По словам Словика, проблема статистических данных состоит в том, что они не вызывают у нас нравственных эмоций. Удручающие цифры оставляют нас равнодушными: наш мозг не может постичь страдания в таком большом масштабе. Именно поэтому мы обращаем внимание, когда в колодец падает один ребенок, но делаем вид, что не замечаем миллионов людей, которые каждый год умирают от недостатка чистой воды. И поэтому мы жертвуем тысячи долларов на помощь одно-му-единственному осиротевшему в войну африканскому ребенку, который изображен на обложке журнала, но при этом игнорируем геноцид, происходящий в Руанде и Дарфуре.

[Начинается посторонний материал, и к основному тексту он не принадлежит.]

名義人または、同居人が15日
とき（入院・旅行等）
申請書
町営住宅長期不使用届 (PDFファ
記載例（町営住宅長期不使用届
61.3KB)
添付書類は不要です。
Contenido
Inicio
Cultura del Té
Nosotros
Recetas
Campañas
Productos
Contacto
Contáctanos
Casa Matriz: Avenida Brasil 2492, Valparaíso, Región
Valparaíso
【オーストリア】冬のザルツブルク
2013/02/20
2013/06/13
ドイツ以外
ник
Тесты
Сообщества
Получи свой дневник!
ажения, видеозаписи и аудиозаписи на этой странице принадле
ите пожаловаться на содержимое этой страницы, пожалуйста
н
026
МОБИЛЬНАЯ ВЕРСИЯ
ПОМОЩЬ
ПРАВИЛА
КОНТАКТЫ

Как сказала мать Тереза, «если я буду смотреть на массы, я никогда не начну действовать. Если я взгляну на одного, то начну».


4

Способность принимать нравственные решения является врожденной – эмпатическая схема глубоко укоренена в большинстве из нас, – но она все равно требует для развития правильного опыта. Когда все идет по плану, человеческий мозг естественным образом развивает мощный набор сочувствующих инстинктов. Мы не станем сталкивать человека с моста, сделаем честные предложения в игре «Ультиматум» и очень расстроимся, увидев изображения, на которых другие люди страдают от боли.

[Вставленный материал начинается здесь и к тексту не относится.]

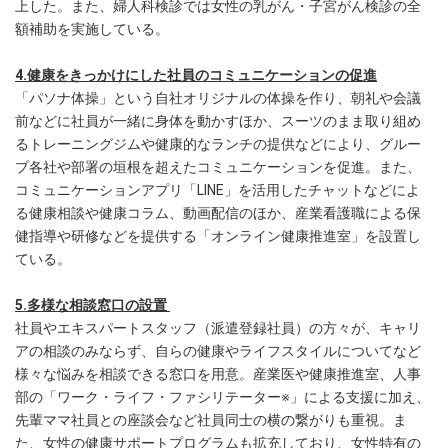
上した。また、婦人科検診では女性の乳がん・子宮がん検診の全
額補助を実施している。
4.健康をきっかけにした社員のコミュニケーションの促進
「パソナ体操」という自社オリジナルの体操を作り、朝礼や会議
前などに社員が一緒に身体を動かすほか、スーツのまま取り組め
るトレーニングジムや健康的なランチの提供などにより、グルー
プ各社や部署の垣根を超えたコミュニケーションを促進。また、
コミュニケーションアプリ「LINE」を活用したチャットなどによ
る健康相談や健康コラム、動画配信のほか、産業看護職による保
健指導や研修などを提供する「オンライン健康推進室」を設置し
ている。
5.多様な相談窓口の設置
社員やエキスパートスタッフ（派遣登録社員）の方々が、キャリ
アの相談のみならず、自らの健康やライフスタイルについてなど
様々な悩みを相談できる窓口を用意。産業医や健康推進室、人事
部の「ワーク・ライフ・ファシリテーター※」による支援に加え、
先輩ママ社員との座談会など社員同士の横の繋がりも重視。ま
た、女性の健康サポートプログラムも拡充しており、女性特有の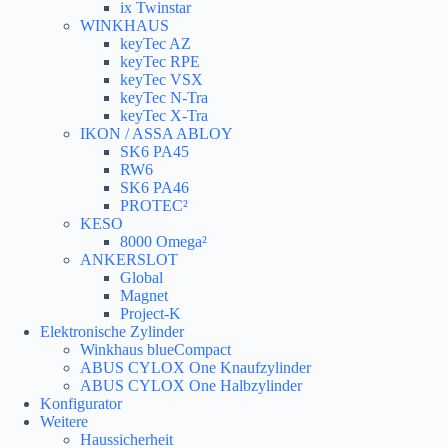
ix Twinstar
WINKHAUS
keyTec AZ
keyTec RPE
keyTec VSX
keyTec N-Tra
keyTec X-Tra
IKON / ASSA ABLOY
SK6 PA45
RW6
SK6 PA46
PROTEC²
KESO
8000 Omega²
ANKERSLOT
Global
Magnet
Project-K
Elektronische Zylinder
Winkhaus blueCompact
ABUS CYLOX One Knaufzylinder
ABUS CYLOX One Halbzylinder
Konfigurator
Weitere
Haussicherheit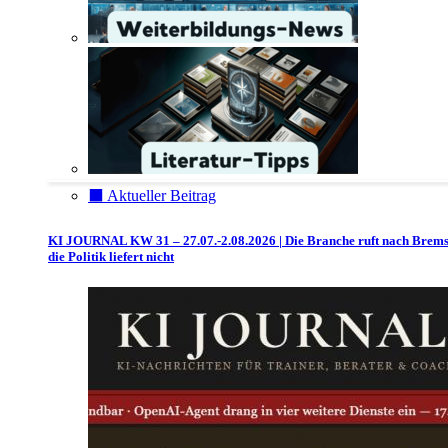
⬛️ Aktueller Beitrag
KI JOURNAL KW 31 – 27.07.-2.08.2026 | Die Branche ruft nach Brem
die Politik liefert nicht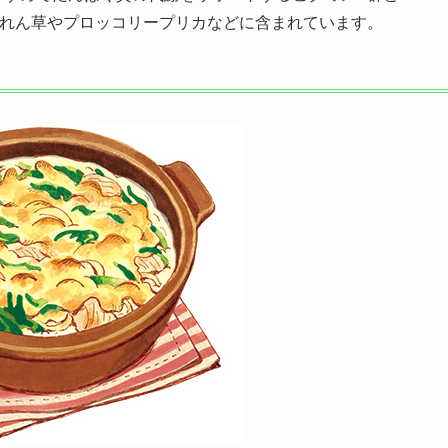
うれん草やプロッコリープリカなどに含まれています。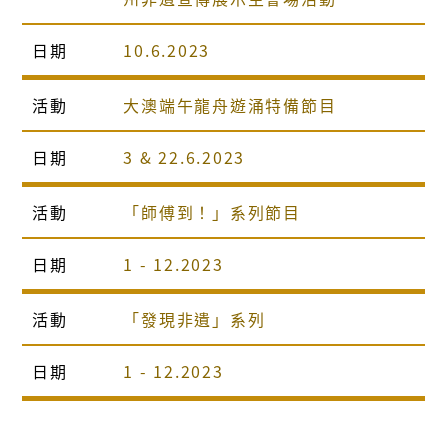
日期
10.6.2023
活動
大澳端午龍舟遊涌特備節目
日期
3 & 22.6.2023
活動
「師傅到！」系列節目
日期
1 - 12.2023
活動
「發現非遺」系列
日期
1 - 12.2023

Однако если во время процесса развития что-то идет не так – если схемы, лежащие в основе нравственных решений, так и не формируются, – это может иметь серьезные последствия. Иногда, например в случае с аутизмом, проблема в значительной степени генетическая. (По подсчетам ученых, наследуемость аутизма составляет от 8о% до 90 %, что делает его одним из наиболее наследуемых неврологических заболеваний.) Но существует и другой способ нанесения необратимых повреждений развивающемуся мозгу – жестокое обращение с детьми. Когда дети подвергаются домогательствам, когда на них не обращают внимания или не любят, их эмоциональный мозг деформируется. (Так, с Джоном Гейси все детство жестоко обращался его отец-алкоголик.) Биологическая программа, позволяющая людям сочувствовать другим, выключается. Жестокость делает нас жестокими. Насилие делает нас насильниками. Это трагический замкнутый круг.

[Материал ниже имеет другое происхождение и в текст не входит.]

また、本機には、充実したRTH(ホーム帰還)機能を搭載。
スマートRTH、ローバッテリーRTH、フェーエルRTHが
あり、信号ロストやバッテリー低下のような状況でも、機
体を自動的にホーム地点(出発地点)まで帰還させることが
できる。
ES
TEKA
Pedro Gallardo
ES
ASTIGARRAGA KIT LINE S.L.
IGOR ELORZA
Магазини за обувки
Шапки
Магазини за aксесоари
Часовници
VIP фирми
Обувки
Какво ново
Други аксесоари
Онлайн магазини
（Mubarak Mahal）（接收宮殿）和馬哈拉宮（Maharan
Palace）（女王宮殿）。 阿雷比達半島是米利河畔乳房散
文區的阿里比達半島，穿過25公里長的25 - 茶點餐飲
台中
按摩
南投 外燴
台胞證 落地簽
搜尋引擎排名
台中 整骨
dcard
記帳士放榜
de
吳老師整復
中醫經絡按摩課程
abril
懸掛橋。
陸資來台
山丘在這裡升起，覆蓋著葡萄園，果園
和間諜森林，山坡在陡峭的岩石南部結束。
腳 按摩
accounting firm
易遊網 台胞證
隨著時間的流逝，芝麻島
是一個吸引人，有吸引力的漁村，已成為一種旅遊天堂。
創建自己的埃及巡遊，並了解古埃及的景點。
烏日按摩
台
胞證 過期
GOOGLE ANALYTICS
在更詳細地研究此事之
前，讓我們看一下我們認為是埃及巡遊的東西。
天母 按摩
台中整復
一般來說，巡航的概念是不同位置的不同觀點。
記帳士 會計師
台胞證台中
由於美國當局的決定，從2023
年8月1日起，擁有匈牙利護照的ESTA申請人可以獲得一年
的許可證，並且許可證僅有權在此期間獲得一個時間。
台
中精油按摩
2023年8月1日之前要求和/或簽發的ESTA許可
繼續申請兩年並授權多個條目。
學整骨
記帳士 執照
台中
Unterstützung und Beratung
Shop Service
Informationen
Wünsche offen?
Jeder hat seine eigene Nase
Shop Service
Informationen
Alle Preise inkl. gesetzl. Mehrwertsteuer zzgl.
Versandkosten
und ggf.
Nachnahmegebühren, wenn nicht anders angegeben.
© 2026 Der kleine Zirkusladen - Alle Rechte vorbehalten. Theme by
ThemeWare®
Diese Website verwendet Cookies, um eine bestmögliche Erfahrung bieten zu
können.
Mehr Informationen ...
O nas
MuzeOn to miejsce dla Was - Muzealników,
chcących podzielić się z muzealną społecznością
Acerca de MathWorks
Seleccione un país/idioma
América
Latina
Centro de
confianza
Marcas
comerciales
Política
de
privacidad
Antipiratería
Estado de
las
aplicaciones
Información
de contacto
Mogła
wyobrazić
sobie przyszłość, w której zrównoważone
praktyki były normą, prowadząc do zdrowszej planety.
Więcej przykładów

Первое подтверждение этой идеи появилось в работе Гарри Харлоу[30]. В начале 1950 годов Харлоу решил основать обезьяний питомник при Университете Висконсина. Он изучал условные рефлексы у приматов, но ему было необходимо больше информации, а значит, больше животных. Хотя до этого в США не было успешных случаев разведения обезьян, Харлоу был настроен решительно.

Питомник начался всего с нескольких беременных самок. Харлоу внимательно наблюдал за ними, а как только детеныш рождался, немедленно помещал его в отдельную, безупречно чистую клетку. Сначала все шло по плану. Харлоу растил детенышей на смеси сахара и сгущенного молока, усиленной множеством витаминов и добавок. Он кормил обезьян из стерильных кукольных бутылочек каждые два часа и тщательно следил за сменой периодов света и темноты. Для того чтобы свести к минимуму распространение болезней, Харлоу никогда не давал малышам общаться друг с другом. В результате у него получилось поколение приматов, которые были крупнее и сильнее своих живущих на воле ровесников.

Однако за физическим здоровьем этих молодых обезьян скрывалась разрушительная болезнь: они были сломлены одиночеством. Их короткие жизни проходили в полной изоляции, и они были неспособны даже на самые базовые социальные взаимодействия. Они неистово раскачивались из стороны в сторону в своих металлических клетках, до крови рассасывая большие пальцы. Когда они встречались с другими обезьянами, то кричали от страха, убегали в угол клетки и начинали смотреть в пол. Если они чувствовали, что им что-то угрожает, то набрасывались на предполагаемого противника с ужасной жестокостью. Иногда они направляли эту жестокость на самих себя. Одна обезьяна с кровью вырывала у себя волосы. Другая отгрызла себе лапу. Из-за лишений, которые они претерпели в детстве, этим малышам до конца жизни требовалась изоляция.